Durante mais de trinta anos, José Eduardo dos Santos foi presidente de Angola sem nunca ser eleito. Em 2012, as eleições gerais que o MPLA venceu nas urnas com 74% dos votos levaram à eleição indireta do presidente.
A crise seguinte foi desencadeada pela descida do preço do petróleo. Foi a crise definitiva para José Eduardo dos Santos. As vozes críticas que denunciavam a corrupção de estado e alguma oligarquia ligada ao presidente e à família ganharam força e acabaram por determinar a sucessão para João Lourenço.
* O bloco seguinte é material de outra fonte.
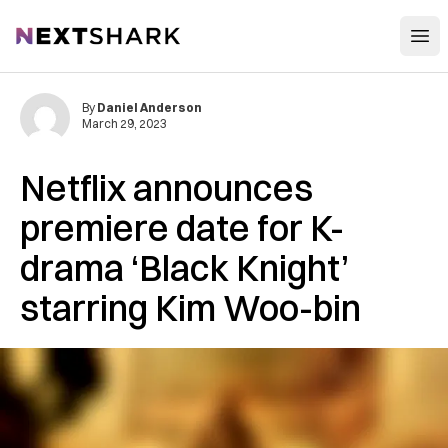
Open
NextShark
By
Daniel Anderson
March 29, 2023
Netflix announces
premiere date for K-
drama ‘Black Knight’
starring Kim Woo-bin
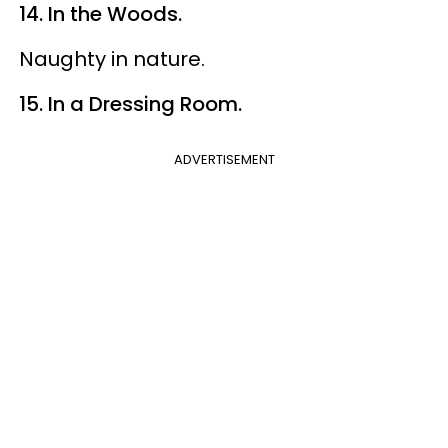
14. In the Woods.
Naughty in nature.
15. In a Dressing Room.
ADVERTISEMENT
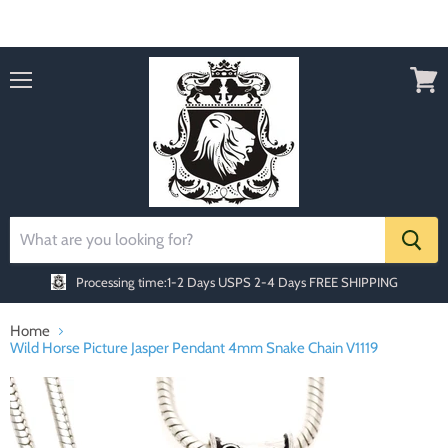
Order today Receive FREE SHIPPING
Menu
View
cart
Processing time:1-2 Days
USPS 2-4 Days FREE SHIPPING
Home
Wild Horse Picture Jasper Pendant 4mm Snake Chain V1119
Chefe de Estado durante 38 anos, ainda hoje um dos que mais tempo ficaram no poder no continente africano, Eduardo dos Santos foi gerindo o seu silêncio desde que deixou a presidência, mesmo quando os seus filhos se viam a braços com a Justiça, eram afastados dos negócios ou dos círculos do poder, naquilo que muitos viram como perseguições políticas do atual Presidente.
E que explicam a atual controvérsia sobre o funeral do ex-presidente.